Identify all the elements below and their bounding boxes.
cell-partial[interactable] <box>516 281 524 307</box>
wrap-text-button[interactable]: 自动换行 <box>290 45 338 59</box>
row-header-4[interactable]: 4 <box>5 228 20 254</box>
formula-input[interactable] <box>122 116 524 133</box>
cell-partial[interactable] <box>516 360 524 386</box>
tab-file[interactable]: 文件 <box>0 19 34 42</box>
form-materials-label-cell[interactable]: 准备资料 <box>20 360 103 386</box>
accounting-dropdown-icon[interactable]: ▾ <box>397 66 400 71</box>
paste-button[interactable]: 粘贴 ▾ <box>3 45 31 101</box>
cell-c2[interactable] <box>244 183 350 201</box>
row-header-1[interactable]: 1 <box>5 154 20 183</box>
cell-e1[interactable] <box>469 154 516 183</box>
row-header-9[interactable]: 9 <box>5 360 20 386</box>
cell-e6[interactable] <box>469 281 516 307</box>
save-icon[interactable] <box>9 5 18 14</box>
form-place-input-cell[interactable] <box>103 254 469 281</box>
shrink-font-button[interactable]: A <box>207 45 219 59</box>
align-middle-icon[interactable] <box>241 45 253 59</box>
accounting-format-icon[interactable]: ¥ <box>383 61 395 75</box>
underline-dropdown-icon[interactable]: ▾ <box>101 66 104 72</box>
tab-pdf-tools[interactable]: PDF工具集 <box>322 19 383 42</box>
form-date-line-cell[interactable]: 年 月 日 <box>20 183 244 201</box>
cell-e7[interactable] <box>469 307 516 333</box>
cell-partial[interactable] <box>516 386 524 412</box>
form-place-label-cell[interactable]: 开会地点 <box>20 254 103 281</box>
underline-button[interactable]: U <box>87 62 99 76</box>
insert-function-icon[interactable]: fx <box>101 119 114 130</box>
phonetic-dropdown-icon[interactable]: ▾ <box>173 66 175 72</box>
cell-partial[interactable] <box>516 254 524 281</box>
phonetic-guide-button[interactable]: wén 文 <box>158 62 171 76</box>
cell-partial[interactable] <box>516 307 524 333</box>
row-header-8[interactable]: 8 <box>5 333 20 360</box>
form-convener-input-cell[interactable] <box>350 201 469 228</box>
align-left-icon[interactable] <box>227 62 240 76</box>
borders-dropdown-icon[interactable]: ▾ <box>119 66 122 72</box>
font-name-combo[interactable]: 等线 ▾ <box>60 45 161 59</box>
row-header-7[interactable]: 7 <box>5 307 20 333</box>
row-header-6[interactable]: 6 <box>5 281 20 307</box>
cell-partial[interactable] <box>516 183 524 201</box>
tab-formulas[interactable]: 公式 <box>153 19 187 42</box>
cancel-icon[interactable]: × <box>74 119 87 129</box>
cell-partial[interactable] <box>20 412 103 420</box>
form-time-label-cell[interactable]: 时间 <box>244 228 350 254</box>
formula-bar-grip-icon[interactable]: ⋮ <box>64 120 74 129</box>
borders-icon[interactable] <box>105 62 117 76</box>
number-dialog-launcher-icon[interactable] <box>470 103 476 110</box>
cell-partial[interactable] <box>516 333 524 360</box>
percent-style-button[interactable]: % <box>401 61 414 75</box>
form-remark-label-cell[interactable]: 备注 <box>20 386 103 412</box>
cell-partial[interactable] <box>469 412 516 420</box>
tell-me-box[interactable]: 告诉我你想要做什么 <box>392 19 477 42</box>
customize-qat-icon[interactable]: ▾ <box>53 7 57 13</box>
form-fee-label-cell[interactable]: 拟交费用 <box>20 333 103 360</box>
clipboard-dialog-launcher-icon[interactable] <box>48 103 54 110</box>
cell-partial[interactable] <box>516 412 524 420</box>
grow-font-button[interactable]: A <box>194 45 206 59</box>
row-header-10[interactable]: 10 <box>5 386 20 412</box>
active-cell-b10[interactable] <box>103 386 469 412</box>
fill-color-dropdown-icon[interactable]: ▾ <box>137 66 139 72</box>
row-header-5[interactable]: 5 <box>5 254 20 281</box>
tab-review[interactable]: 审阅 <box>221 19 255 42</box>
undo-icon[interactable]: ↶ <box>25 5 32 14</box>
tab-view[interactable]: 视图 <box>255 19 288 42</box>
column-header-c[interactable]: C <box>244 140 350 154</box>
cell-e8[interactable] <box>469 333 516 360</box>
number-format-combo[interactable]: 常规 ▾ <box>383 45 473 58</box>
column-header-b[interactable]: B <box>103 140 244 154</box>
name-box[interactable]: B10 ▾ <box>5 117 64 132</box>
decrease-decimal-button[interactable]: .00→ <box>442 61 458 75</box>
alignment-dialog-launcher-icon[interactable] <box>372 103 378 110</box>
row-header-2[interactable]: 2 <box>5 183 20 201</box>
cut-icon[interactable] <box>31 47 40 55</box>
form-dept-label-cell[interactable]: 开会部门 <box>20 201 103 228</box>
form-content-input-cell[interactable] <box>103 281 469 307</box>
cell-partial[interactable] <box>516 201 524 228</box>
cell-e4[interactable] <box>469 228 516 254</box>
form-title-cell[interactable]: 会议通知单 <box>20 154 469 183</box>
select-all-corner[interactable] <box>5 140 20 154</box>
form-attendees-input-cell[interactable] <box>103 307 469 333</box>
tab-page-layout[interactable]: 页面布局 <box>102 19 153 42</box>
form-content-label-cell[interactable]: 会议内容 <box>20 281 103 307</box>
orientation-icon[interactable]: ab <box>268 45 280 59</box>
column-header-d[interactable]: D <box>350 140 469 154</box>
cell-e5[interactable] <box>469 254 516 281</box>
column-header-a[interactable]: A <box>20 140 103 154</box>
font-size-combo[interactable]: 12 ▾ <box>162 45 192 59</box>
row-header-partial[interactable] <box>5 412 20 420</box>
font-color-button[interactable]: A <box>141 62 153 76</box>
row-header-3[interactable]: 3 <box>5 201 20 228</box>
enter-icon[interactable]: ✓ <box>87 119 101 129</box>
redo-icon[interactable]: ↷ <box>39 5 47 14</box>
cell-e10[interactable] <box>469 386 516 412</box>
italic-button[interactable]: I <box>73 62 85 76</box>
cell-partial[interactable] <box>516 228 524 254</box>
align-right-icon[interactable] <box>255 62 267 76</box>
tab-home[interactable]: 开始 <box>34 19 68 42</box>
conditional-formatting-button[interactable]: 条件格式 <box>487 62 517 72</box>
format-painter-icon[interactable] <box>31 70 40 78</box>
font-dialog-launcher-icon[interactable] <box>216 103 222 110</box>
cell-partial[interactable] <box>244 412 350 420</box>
--*--
WHAT TO PRODUCE: The records above need to be retyped in full, exactly as they stand.

OUTPUT OF THE TASK:
Identify all the elements below and their bounding boxes.
cell-partial[interactable] <box>516 281 524 307</box>
wrap-text-button[interactable]: 自动换行 <box>290 45 338 59</box>
row-header-4[interactable]: 4 <box>5 228 20 254</box>
formula-input[interactable] <box>122 116 524 133</box>
cell-partial[interactable] <box>516 360 524 386</box>
tab-file[interactable]: 文件 <box>0 19 34 42</box>
form-materials-label-cell[interactable]: 准备资料 <box>20 360 103 386</box>
accounting-dropdown-icon[interactable]: ▾ <box>397 66 400 71</box>
paste-button[interactable]: 粘贴 ▾ <box>3 45 31 101</box>
cell-c2[interactable] <box>244 183 350 201</box>
row-header-1[interactable]: 1 <box>5 154 20 183</box>
cell-e1[interactable] <box>469 154 516 183</box>
row-header-9[interactable]: 9 <box>5 360 20 386</box>
cell-e6[interactable] <box>469 281 516 307</box>
save-icon[interactable] <box>9 5 18 14</box>
form-place-input-cell[interactable] <box>103 254 469 281</box>
shrink-font-button[interactable]: A <box>207 45 219 59</box>
align-middle-icon[interactable] <box>241 45 253 59</box>
accounting-format-icon[interactable]: ¥ <box>383 61 395 75</box>
underline-dropdown-icon[interactable]: ▾ <box>101 66 104 72</box>
tab-pdf-tools[interactable]: PDF工具集 <box>322 19 383 42</box>
form-date-line-cell[interactable]: 年 月 日 <box>20 183 244 201</box>
cell-e7[interactable] <box>469 307 516 333</box>
cell-partial[interactable] <box>516 386 524 412</box>
form-place-label-cell[interactable]: 开会地点 <box>20 254 103 281</box>
underline-button[interactable]: U <box>87 62 99 76</box>
insert-function-icon[interactable]: fx <box>101 119 114 130</box>
phonetic-dropdown-icon[interactable]: ▾ <box>173 66 175 72</box>
cell-partial[interactable] <box>516 254 524 281</box>
phonetic-guide-button[interactable]: wén 文 <box>158 62 171 76</box>
cell-partial[interactable] <box>516 307 524 333</box>
row-header-8[interactable]: 8 <box>5 333 20 360</box>
form-convener-input-cell[interactable] <box>350 201 469 228</box>
align-left-icon[interactable] <box>227 62 240 76</box>
borders-dropdown-icon[interactable]: ▾ <box>119 66 122 72</box>
font-name-combo[interactable]: 等线 ▾ <box>60 45 161 59</box>
row-header-7[interactable]: 7 <box>5 307 20 333</box>
row-header-6[interactable]: 6 <box>5 281 20 307</box>
cell-partial[interactable] <box>516 183 524 201</box>
tab-formulas[interactable]: 公式 <box>153 19 187 42</box>
cancel-icon[interactable]: × <box>74 119 87 129</box>
cell-partial[interactable] <box>20 412 103 420</box>
form-time-label-cell[interactable]: 时间 <box>244 228 350 254</box>
formula-bar-grip-icon[interactable]: ⋮ <box>64 120 74 129</box>
borders-icon[interactable] <box>105 62 117 76</box>
number-dialog-launcher-icon[interactable] <box>470 103 476 110</box>
cell-partial[interactable] <box>516 333 524 360</box>
percent-style-button[interactable]: % <box>401 61 414 75</box>
form-remark-label-cell[interactable]: 备注 <box>20 386 103 412</box>
cell-partial[interactable] <box>469 412 516 420</box>
tell-me-box[interactable]: 告诉我你想要做什么 <box>392 19 477 42</box>
customize-qat-icon[interactable]: ▾ <box>53 7 57 13</box>
form-fee-label-cell[interactable]: 拟交费用 <box>20 333 103 360</box>
clipboard-dialog-launcher-icon[interactable] <box>48 103 54 110</box>
cell-partial[interactable] <box>516 412 524 420</box>
grow-font-button[interactable]: A <box>194 45 206 59</box>
row-header-10[interactable]: 10 <box>5 386 20 412</box>
active-cell-b10[interactable] <box>103 386 469 412</box>
fill-color-dropdown-icon[interactable]: ▾ <box>137 66 139 72</box>
row-header-5[interactable]: 5 <box>5 254 20 281</box>
tab-review[interactable]: 审阅 <box>221 19 255 42</box>
undo-icon[interactable]: ↶ <box>25 5 32 14</box>
tab-view[interactable]: 视图 <box>255 19 288 42</box>
column-header-c[interactable]: C <box>244 140 350 154</box>
cell-e8[interactable] <box>469 333 516 360</box>
number-format-combo[interactable]: 常规 ▾ <box>383 45 473 58</box>
column-header-b[interactable]: B <box>103 140 244 154</box>
name-box[interactable]: B10 ▾ <box>5 117 64 132</box>
decrease-decimal-button[interactable]: .00→ <box>442 61 458 75</box>
alignment-dialog-launcher-icon[interactable] <box>372 103 378 110</box>
row-header-2[interactable]: 2 <box>5 183 20 201</box>
cut-icon[interactable] <box>31 47 40 55</box>
form-dept-label-cell[interactable]: 开会部门 <box>20 201 103 228</box>
form-content-input-cell[interactable] <box>103 281 469 307</box>
cell-partial[interactable] <box>516 201 524 228</box>
cell-e4[interactable] <box>469 228 516 254</box>
form-title-cell[interactable]: 会议通知单 <box>20 154 469 183</box>
select-all-corner[interactable] <box>5 140 20 154</box>
form-attendees-input-cell[interactable] <box>103 307 469 333</box>
tab-page-layout[interactable]: 页面布局 <box>102 19 153 42</box>
form-content-label-cell[interactable]: 会议内容 <box>20 281 103 307</box>
orientation-icon[interactable]: ab <box>268 45 280 59</box>
column-header-d[interactable]: D <box>350 140 469 154</box>
cell-e5[interactable] <box>469 254 516 281</box>
column-header-a[interactable]: A <box>20 140 103 154</box>
font-size-combo[interactable]: 12 ▾ <box>162 45 192 59</box>
row-header-partial[interactable] <box>5 412 20 420</box>
font-color-button[interactable]: A <box>141 62 153 76</box>
row-header-3[interactable]: 3 <box>5 201 20 228</box>
enter-icon[interactable]: ✓ <box>87 119 101 129</box>
redo-icon[interactable]: ↷ <box>39 5 47 14</box>
cell-e10[interactable] <box>469 386 516 412</box>
italic-button[interactable]: I <box>73 62 85 76</box>
cell-partial[interactable] <box>516 228 524 254</box>
align-right-icon[interactable] <box>255 62 267 76</box>
tab-home[interactable]: 开始 <box>34 19 68 42</box>
conditional-formatting-button[interactable]: 条件格式 <box>487 62 517 72</box>
format-painter-icon[interactable] <box>31 70 40 78</box>
font-dialog-launcher-icon[interactable] <box>216 103 222 110</box>
cell-partial[interactable] <box>244 412 350 420</box>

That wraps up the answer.